DBRS confirms Malta's credit rating and economic outlook
Analysts say tax revenues have been higher than expected but war in Iran is a concern
Morningstar DBRS has confirmed Malta’s long-term foreign and local currency issuer ratings at ‘A (high)’ and its short-term ratings at ‘R-1 (middle)’.
The trend on all ratings remains ‘Stable’.
Following a robust growth period, Malta’s real GDP expansion moderated to 4 per cent in 2025 as private consumption growth slowed. While the economy has demonstrated “significant resilience”, analysts warn that the current geopolitical climate - specifically disruptions in the Middle East and the volatility of global energy markets - poses a renewed challenge.
And much like other countries, short-term downside risks to the economy have increased in recent weeks following attacks on Iran and the subsequent impact on oil and gas supplies.
“While Malta has only limited direct trade links with the Middle East, weaker-than-expected global growth would weigh on external demand for Maltese goods and services exports. Furthermore, potentially higher-for-longer global energy prices are a risk factor for the government's fiscal balance given its fixed price energy policy. Maintaining the current freeze on domestic energy prices would necessitate higher energy subsidies, thereby adding to budgetary pressures,” DBRS noted.
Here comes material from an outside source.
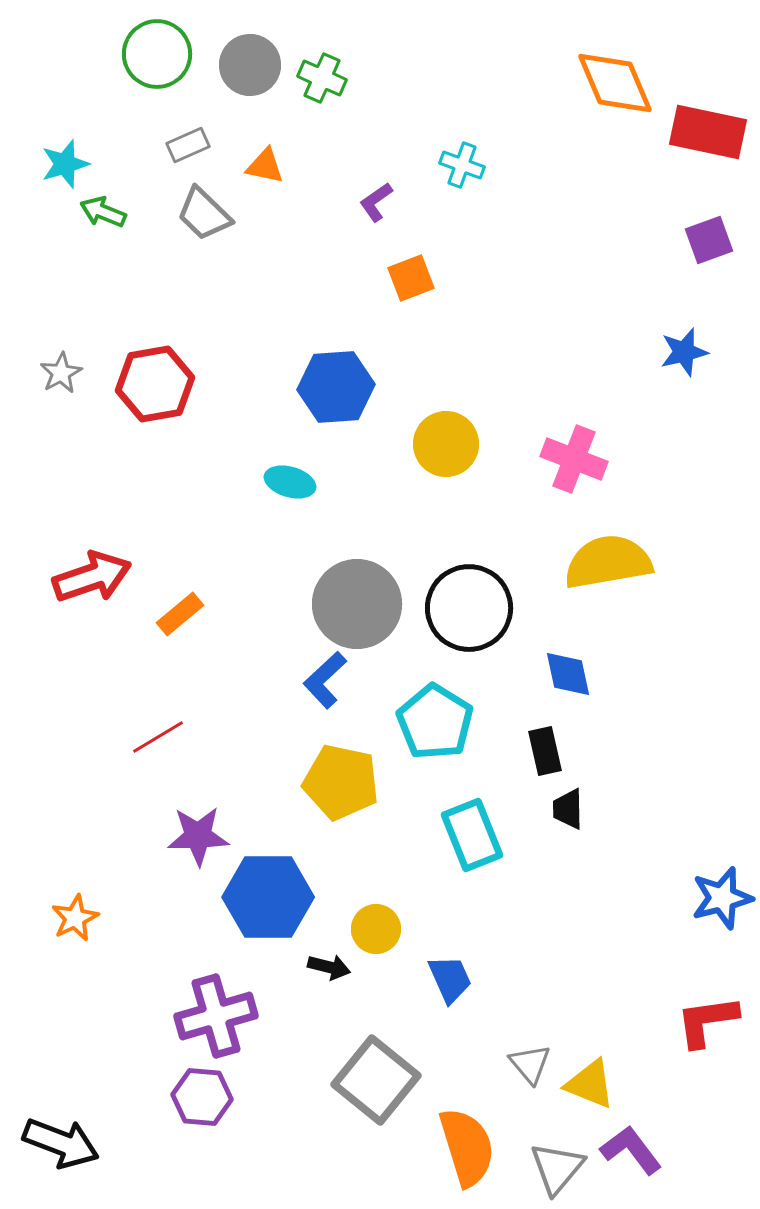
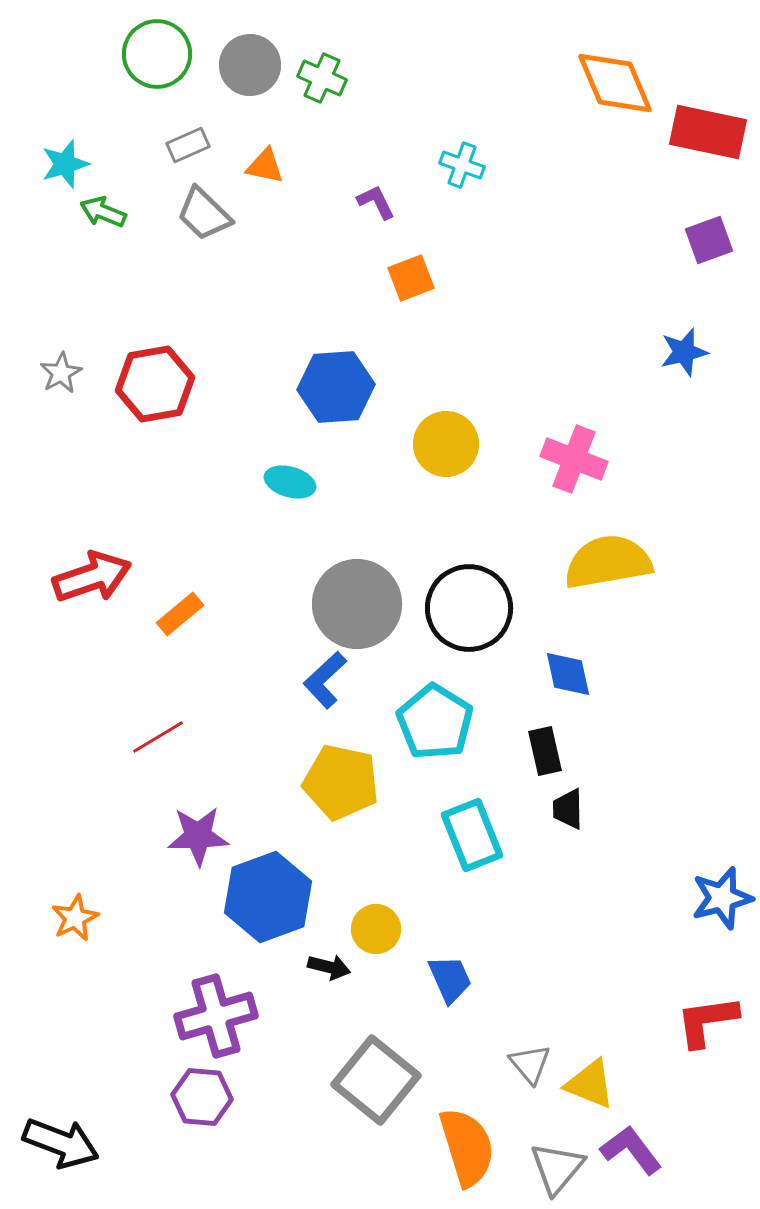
purple L-shape at (376, 202): rotated 99 degrees clockwise
blue hexagon at (268, 897): rotated 20 degrees counterclockwise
Prime Minister Robert Abela said Malta had maintained its rating even as other countries faced downgrades, and attributed that to "our shielding of households from price shocks, continued growth of Government income despite tax cuts and our moderate debt which allows us space to intervene as needed".
Tax revenues defy expectations
Analysts noted that Malta’s budget deficit narrowed to an estimated 3.0% of GDP in 2025, down from 4.4% in 2023, saying the consolidation was driven by buoyant tax receipts, which consistently outperformed budgetary targets.
Morningstar DBRS identifies these higher-than-planned tax revenues - bolstered by cyclical economic growth and improved administrative efficiency in tax collection - as an upside risk to Malta’s fiscal outlook.
Malta’s Euro area membership, solid external position, strong banking sector buffers and positive debt metrics when compared to its Eurozone peers were all cited as positives underpinning the country’s credit rating.
The country’s economy remains small and vulnerable to external shocks, however, and analysts warned that commitment to improve the Anti-Money Laundering/Countering the Financing of Terrorism (AML/CFT) framework is “crucial” to protect the international reputation of Malta’s banking sector.
Morningstar DBRS said it could upgrade Malta’s rating if public debt metrics improved or the country provided evidence of increased resiliency to external shocks. It could downgrade the country’s credit rating if public debt metrics significantly worsened or Malta’s institutions deteriorate in quality.